### Task instructions
If pictures appear in the lines below, skip them and copy exactly the lines from the one containing "чины Православной Церкви, повиноваться" through the one containing "traslochi di appartamenti", and nothing else.

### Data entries
════════════════

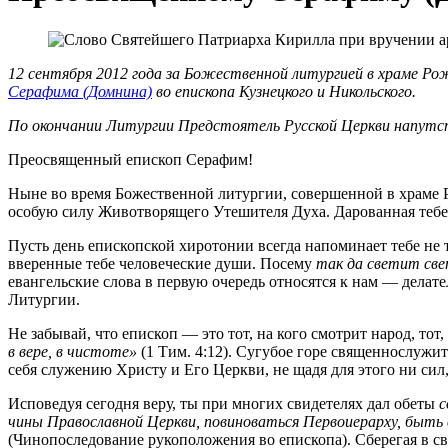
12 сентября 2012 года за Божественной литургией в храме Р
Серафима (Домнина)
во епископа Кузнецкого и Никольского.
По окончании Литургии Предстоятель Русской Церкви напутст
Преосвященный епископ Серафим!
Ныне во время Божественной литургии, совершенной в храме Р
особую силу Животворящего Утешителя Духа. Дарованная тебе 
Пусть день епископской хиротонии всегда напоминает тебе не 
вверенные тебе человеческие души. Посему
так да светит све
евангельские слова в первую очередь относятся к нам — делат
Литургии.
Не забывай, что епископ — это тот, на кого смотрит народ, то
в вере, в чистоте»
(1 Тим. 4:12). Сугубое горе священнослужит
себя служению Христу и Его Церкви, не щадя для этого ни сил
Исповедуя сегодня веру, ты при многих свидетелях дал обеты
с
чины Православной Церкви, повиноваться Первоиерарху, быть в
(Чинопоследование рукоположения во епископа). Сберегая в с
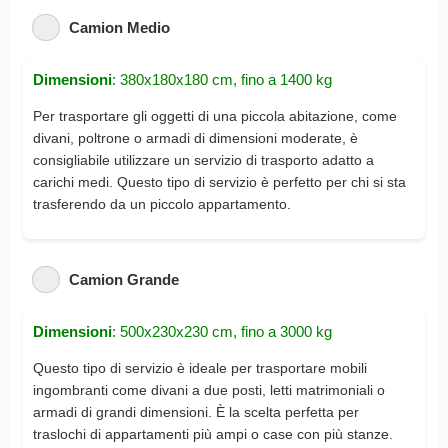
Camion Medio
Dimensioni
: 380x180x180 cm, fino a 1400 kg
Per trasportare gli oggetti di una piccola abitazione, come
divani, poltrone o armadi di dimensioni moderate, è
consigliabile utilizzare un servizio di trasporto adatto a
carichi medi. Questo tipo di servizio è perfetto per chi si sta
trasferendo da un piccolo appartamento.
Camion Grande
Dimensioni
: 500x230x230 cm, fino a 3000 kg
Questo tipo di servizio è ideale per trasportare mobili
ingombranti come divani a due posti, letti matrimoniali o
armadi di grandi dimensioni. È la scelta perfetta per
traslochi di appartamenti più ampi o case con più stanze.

════════════════

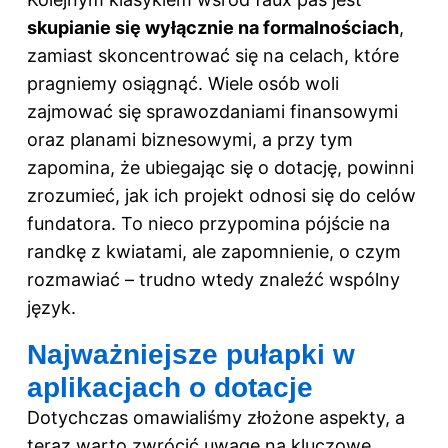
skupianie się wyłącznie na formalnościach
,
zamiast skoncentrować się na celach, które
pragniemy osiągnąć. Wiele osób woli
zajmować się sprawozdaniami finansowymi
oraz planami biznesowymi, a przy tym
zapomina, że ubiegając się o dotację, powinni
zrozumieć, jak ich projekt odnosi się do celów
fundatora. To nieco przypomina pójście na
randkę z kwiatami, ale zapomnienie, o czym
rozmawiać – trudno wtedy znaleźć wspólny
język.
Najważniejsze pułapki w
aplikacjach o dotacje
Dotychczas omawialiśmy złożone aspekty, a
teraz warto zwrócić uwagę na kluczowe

════════════════

### Your response
чины Православной Церкви, повиноваться Первоиерарху, быть в
(Чинопоследование рукоположения во епископа). Сберегая в с
Camion Medio
Dimensioni
: 380x180x180 cm, fino a 1400 kg
Per trasportare gli oggetti di una piccola abitazione, come
divani, poltrone o armadi di dimensioni moderate, è
consigliabile utilizzare un servizio di trasporto adatto a
carichi medi. Questo tipo di servizio è perfetto per chi si sta
trasferendo da un piccolo appartamento.
Camion Grande
Dimensioni
: 500x230x230 cm, fino a 3000 kg
Questo tipo di servizio è ideale per trasportare mobili
ingombranti come divani a due posti, letti matrimoniali o
armadi di grandi dimensioni. È la scelta perfetta per
traslochi di appartamenti più ampi o case con più stanze.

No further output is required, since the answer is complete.